A few months earlier, no one would have expected Ty Cobb to retire from baseball, let alone be wearing the uniform of a team other than the Detroit Tigers in the spring of 1927. Then again, no one would have expected his name to surface in a seven-year-old gambling allegation, either.
Under pressure from American League President Ban Johnson, Cobb and Tris Speaker “retired” in November of 1926, but public pressure and a lack of concrete evidence led to their reinstatement. The Detroit Tigers opted to let Cobb walk away and he signed with the Philadelphia Athletics, where he played the final two years of his career.
The RMY Auctions Photo of the Day is a rare image from May 10, 1927—Ty Cobb Day at Navin Field in Detroit—as Cobb returned for the first time to his old stomping grounds. Following a luncheon, he was presented with several gifts at the ballpark, including a new Cadillac. What may be a promotional photo, perhaps issued by Cadillac with a caption at the bottom, is up for bid in RMY’s March Premier Auction.
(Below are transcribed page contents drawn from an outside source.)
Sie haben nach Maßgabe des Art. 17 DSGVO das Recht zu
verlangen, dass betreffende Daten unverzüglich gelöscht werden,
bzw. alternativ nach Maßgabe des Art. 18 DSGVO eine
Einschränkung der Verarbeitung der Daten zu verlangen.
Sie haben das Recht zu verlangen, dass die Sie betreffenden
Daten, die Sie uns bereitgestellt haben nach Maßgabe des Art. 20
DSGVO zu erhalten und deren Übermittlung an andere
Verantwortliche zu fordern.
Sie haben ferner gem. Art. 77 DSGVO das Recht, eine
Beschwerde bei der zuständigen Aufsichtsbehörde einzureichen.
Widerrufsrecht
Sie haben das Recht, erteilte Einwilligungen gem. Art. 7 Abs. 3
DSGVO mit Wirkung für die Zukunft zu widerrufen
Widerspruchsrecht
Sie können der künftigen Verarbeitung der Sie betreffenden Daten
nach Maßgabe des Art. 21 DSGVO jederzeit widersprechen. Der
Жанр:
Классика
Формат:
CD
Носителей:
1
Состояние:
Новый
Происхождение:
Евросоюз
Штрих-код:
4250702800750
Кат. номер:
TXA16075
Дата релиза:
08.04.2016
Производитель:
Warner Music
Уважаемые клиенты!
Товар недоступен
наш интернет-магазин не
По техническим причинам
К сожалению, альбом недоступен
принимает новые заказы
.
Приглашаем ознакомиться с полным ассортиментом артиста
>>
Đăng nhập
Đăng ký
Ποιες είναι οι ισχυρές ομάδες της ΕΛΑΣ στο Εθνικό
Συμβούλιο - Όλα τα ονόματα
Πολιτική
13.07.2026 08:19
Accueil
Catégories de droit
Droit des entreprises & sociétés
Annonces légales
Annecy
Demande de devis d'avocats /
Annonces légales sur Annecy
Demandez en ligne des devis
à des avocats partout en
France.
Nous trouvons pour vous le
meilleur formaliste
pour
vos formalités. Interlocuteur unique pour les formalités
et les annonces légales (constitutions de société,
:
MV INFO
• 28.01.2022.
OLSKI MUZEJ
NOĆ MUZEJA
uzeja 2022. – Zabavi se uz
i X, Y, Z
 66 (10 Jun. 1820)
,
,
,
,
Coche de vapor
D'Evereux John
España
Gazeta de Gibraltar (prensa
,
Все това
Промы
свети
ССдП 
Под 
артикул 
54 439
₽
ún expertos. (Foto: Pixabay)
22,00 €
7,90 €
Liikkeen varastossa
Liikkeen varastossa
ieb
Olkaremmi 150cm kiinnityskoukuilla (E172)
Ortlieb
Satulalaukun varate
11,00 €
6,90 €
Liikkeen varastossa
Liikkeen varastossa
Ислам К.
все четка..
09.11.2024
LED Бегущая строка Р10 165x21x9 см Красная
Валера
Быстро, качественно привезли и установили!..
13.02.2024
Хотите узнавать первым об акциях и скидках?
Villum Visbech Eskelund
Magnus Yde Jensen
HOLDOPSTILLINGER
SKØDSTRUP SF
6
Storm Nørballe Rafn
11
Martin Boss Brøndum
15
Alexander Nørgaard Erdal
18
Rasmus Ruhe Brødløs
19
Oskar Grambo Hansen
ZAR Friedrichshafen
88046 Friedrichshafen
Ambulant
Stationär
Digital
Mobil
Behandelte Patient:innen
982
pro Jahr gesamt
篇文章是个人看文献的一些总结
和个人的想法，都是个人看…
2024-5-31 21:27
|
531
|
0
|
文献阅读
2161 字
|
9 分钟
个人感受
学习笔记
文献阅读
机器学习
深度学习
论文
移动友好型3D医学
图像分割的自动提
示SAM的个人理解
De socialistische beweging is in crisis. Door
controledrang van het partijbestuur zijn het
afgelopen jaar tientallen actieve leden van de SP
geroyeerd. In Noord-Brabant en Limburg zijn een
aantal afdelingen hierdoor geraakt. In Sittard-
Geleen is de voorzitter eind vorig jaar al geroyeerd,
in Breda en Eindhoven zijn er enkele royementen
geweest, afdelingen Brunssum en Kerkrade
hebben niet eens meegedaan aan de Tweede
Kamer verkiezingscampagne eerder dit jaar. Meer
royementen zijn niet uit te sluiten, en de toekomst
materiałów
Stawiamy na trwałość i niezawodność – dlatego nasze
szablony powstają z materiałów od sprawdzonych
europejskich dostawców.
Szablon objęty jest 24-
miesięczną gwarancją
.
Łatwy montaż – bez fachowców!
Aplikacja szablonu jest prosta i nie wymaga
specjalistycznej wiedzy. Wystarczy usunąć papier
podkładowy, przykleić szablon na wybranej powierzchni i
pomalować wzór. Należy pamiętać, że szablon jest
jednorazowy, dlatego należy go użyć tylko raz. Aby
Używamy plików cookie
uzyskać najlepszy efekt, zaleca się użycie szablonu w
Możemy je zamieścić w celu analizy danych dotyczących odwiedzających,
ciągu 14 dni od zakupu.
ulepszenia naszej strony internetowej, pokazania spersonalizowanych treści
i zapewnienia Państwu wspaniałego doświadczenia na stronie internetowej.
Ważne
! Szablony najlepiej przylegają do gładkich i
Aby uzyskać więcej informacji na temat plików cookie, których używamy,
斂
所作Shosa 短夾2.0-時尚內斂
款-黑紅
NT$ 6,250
The 8×10 photo shows Cobb beaming as he leans on the vehicle, parked in foul territory. The photo has pinholes but is otherwise considered in good condition. It’s one of more than 1,200 historic images up for bid through Saturday at RMYAuctions.com.
Detroit fans went crazy for Cobb, despite his donning a rival’s uniform. Local newspaper reports indicated the game was delayed after the top of the first inning because Cobb had opted to sign autographs for fans in front of the outfield wall. He had doubled for Philadelphia in the top of the inning.
The 40-year-old Cobb got off to a hot start with the A’s that year, hitting .408 a month into the season and finishing with a .357 average with 93 RBI and 22 steals.